Page images and extracted text:
++++++++
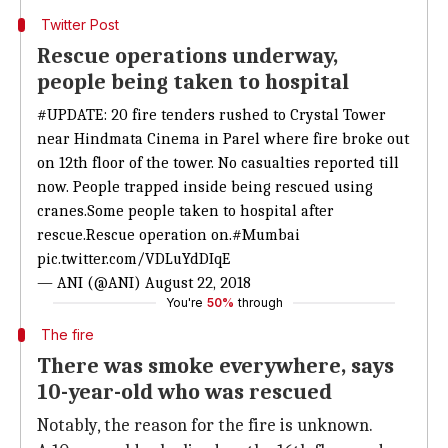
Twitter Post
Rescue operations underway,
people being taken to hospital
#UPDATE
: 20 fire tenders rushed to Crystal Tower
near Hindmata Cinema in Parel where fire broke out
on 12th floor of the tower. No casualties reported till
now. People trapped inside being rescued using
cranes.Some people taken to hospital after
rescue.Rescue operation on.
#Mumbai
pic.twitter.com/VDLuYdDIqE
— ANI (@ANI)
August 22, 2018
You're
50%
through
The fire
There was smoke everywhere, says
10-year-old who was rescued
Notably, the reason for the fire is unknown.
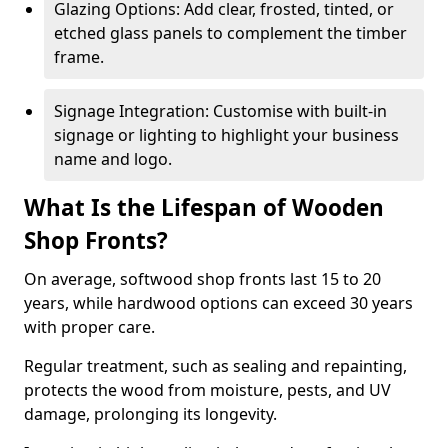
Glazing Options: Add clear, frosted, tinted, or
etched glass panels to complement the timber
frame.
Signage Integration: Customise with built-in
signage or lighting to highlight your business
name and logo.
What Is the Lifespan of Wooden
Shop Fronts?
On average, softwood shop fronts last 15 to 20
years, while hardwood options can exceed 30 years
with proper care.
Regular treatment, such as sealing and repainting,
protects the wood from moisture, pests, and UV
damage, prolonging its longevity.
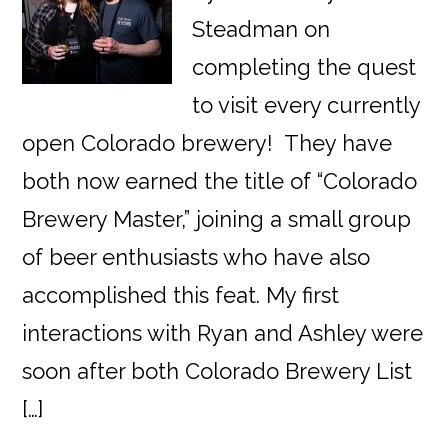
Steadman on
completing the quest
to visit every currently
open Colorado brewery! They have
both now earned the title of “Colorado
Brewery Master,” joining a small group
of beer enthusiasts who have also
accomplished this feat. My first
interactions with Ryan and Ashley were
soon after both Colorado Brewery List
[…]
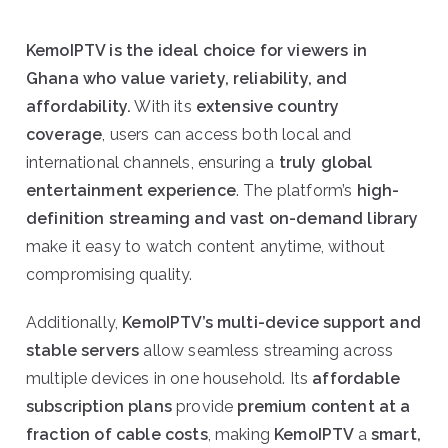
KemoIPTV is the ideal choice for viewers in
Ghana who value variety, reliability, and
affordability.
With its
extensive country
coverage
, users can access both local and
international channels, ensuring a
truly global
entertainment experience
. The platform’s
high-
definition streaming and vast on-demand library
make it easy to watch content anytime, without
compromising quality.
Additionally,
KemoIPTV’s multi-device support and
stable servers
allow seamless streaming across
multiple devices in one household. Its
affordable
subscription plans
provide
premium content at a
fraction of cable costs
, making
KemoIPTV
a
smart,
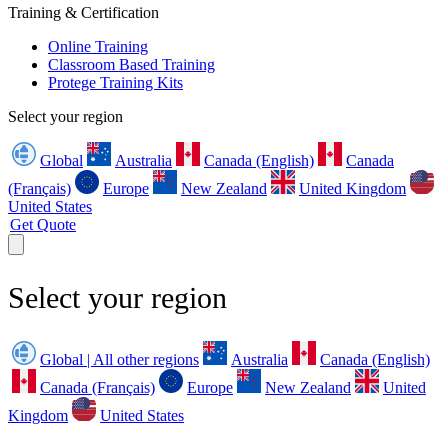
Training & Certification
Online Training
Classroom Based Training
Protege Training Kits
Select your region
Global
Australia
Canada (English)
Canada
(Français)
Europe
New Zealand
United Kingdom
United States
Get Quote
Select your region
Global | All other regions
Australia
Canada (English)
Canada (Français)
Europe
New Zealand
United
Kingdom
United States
++++++++
Working from the entries above, find every line in which the word "Training" occurs and copy it.

Training & Certification
Online Training
Classroom Based Training
Protege Training Kits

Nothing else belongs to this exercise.